Today marks International Clinical Trials Day, a global initiative intended to highlight the advances being made in clinical research projects across the world.
This is the 279th anniversary of James Lind’s study aboard HMS Salisbury, which began on 20 May 1747 and resulted in the use of citrus fruits as a treatment for scurvy, something considered by many to be the first randomised clinical trial.
To mark the occasion, the CTC takes this opportunity to look at some recent highlights from its research work.
Thyroid cancer
Results from the ION study, published in The Lancet in July 2025, found that a form of radiation treatment given after thyroid cancer surgery is not needed for most low-risk patients. The treatment normally involves a stay in hospital isolation of one to three days, followed by restrictions on close contact with children. Work is under way to update clinical guidelines accordingly, with estimates that
400,000 patients worldwide could benefit from this reduced time spent in hospital.
CAR T cell therapy
The MIGHTY trial – the UK arm of the international NexTGen project, funded by Cancer Research UK – became the first of three related trials to receive regulatory approval, open to recruitment, and treat a patient. The trial is testing a form of immunotherapy called CAR T cell therapy, where a patient's own immune cells are modified in a laboratory to target cancer, before being returned to the body as ‘living medicine’. The treatment is adjusted as the trial progresses, based on data from patients already treated.
Prostate cancer
The ENHANCE trial was launched in March, with support from Cancer Research UK and Prostate Cancer UK. The trial will investigate whether men with advanced prostate cancer can take a lower dose of a hormone therapy drug and still have the same chance of survival, while experiencing fewer side effects.
Womb cancer
Ten-year follow-up data from the PORTEC-3 trial, published in The Lancet Oncology in September 2025, showed that patients with high-risk womb cancer who received a combination of chemotherapy and radiotherapy lived longer and were less likely to see their cancer return than those who received radiotherapy alone. The benefit was most pronounced in patients whose tumours had a specific genetic characteristic.
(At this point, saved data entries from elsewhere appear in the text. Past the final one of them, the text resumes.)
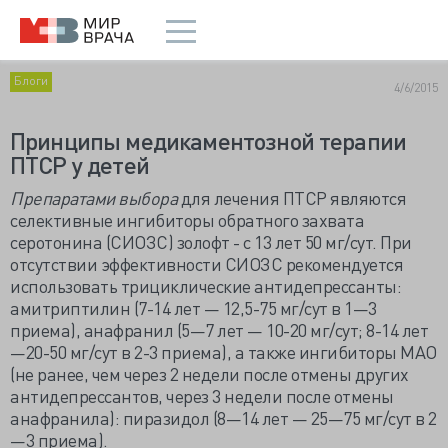
Блоги
4/6/2015
Принципы медикаментозной терапии
ПТСР у детей
Препаратами выбора
для лечения ПТСР являются
селективные ингибиторы обратного захвата
серотонина (СИОЗС) золофт - с 13 лет 50 мг/сут. При
отсутствии эффективности СИОЗС рекомендуется
использовать трициклические антидепрессанты:
амитриптилин (7-14 лет — 12,5-75 мг/сут в 1—3
приема), анафранил (5—7 лет — 10-20 мг/сут; 8-14 лет
—20-50 мг/сут в 2-3 приема), а также ингибиторы МАО
(не ранее, чем через 2 недели после отмены других
антидепрессантов, через 3 недели после отмены
анафранила): пиразидол (8—14 лет — 25—75 мг/сут в 2
—3 приема).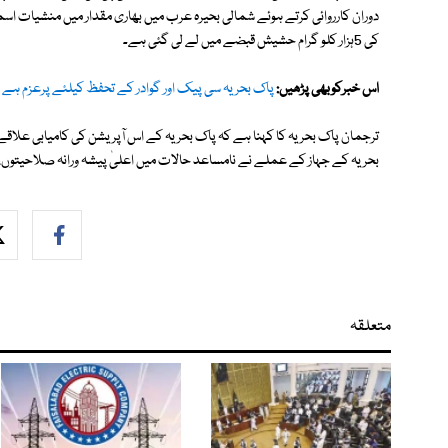
دوران کارروائی کرتے ہوئے شمالی بحیرہ عرب میں بھاری مقدار میں منشیات اسمگ
کی 5ہزار کلو گرام حشیش قبضے میں لے لی گئی ہے۔
اس خبرکوبھی پڑھیں:
پاک بحریہ سی پیک اور گوادر کے تحفظ کیلئے پرعزم ہے
ترجمان پاک بحریہ کا کہنا ہے کہ پاک بحریہ کے اس آپریشن کی کامیابی علاق
بحریہ کے جہاز کے عملے نے نامساعد حالات میں اعلیٰ پیشہ ورانہ صلاحیتوں، ب
متعلقہ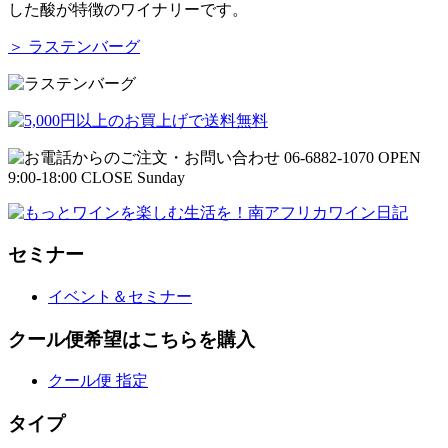
した酸が特徴のワイナリーです。
＞ ラステンバーグ
セミナー
イベント＆セミナー
クール便希望はこちらを購入
クール便 指定
タイプ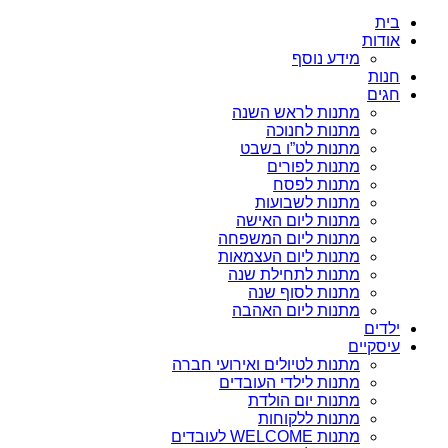
בית
אודות
מידע נוסף
חנות
חגים
מתנות לראש השנה
מתנות לחנוכה
מתנות לט”ו בשבט
מתנות לפורים
מתנות לפסח
מתנות לשבועות
מתנות ליום האישה
מתנות ליום המשפחה
מתנות ליום העצמאות
מתנות לתחילת שנה
מתנות לסוף שנה
מתנות ליום האהבה
ילדים
עיסקיים
מתנות לטיולים ואירועי חברה
מתנות לילדי העובדים
מתנות יום הולדת
מתנות ללקוחות
מתנות WELCOME לעובדים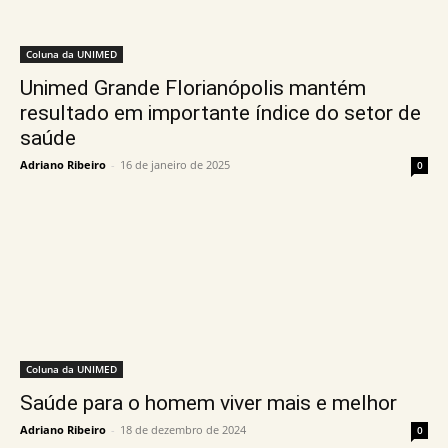
Coluna da UNIMED
Unimed Grande Florianópolis mantém
resultado em importante índice do setor de
saúde
Adriano Ribeiro
-
16 de janeiro de 2025
0
Coluna da UNIMED
Saúde para o homem viver mais e melhor
Adriano Ribeiro
-
18 de dezembro de 2024
0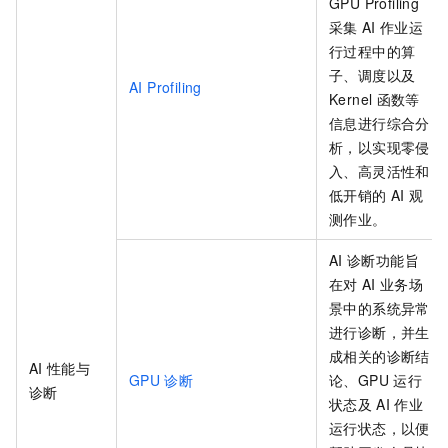
GPU Profiling
采集
AI
作业运
行过程中的算
子、调度以及
AI Profiling
Kernel
函数等
信息进行综合分
析，以实现零侵
入、高灵活性和
低开销的
AI
观
测作业。
AI
诊断功能旨
在对
AI
业务场
景中的系统异常
进行诊断，并生
成相关的诊断结
AI
性能与
GPU
诊断
论、GPU
运行
诊断
状态及
AI
作业
运行状态，以便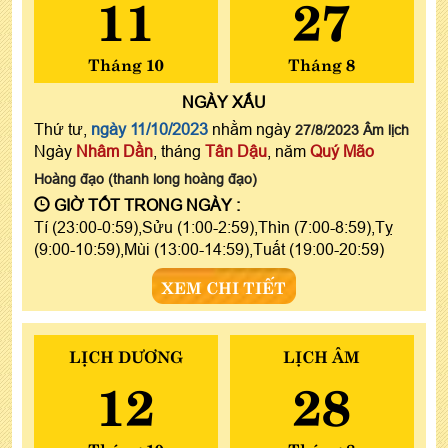
11
27
Tháng 10
Tháng 8
NGÀY
XẤU
Thứ tư,
ngày 11/10/2023
nhằm ngày
27/8/2023 Âm lịch
Ngày
Nhâm Dần
, tháng
Tân Dậu
, năm
Quý Mão
Hoàng đạo (thanh long hoàng đạo)
GIỜ TỐT TRONG NGÀY :
Tí (23:00-0:59),Sửu (1:00-2:59),Thìn (7:00-8:59),Tỵ
(9:00-10:59),Mùi (13:00-14:59),Tuất (19:00-20:59)
XEM CHI TIẾT
LỊCH DƯƠNG
LỊCH ÂM
12
28
Tháng 10
Tháng 8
Elsewhere, follow-up results from the NEOPRISM bowel cancer trial, presented at a major international cancer conference in 2026, recorded
no relapses among participants. The ARISTOTLE bowel cancer trial has been accepted for publication in The Lancet Oncology; data from the trial is being used to develop computer models that can predict which patients are likely to experience side effects from treatment. The CTC's ABC programme, focused on cancers of the bile ducts and gallbladder, has published new analyses from earlier trials and launched a new study testing whether patients can be matched to treatments based on the genetic profile of their cancer.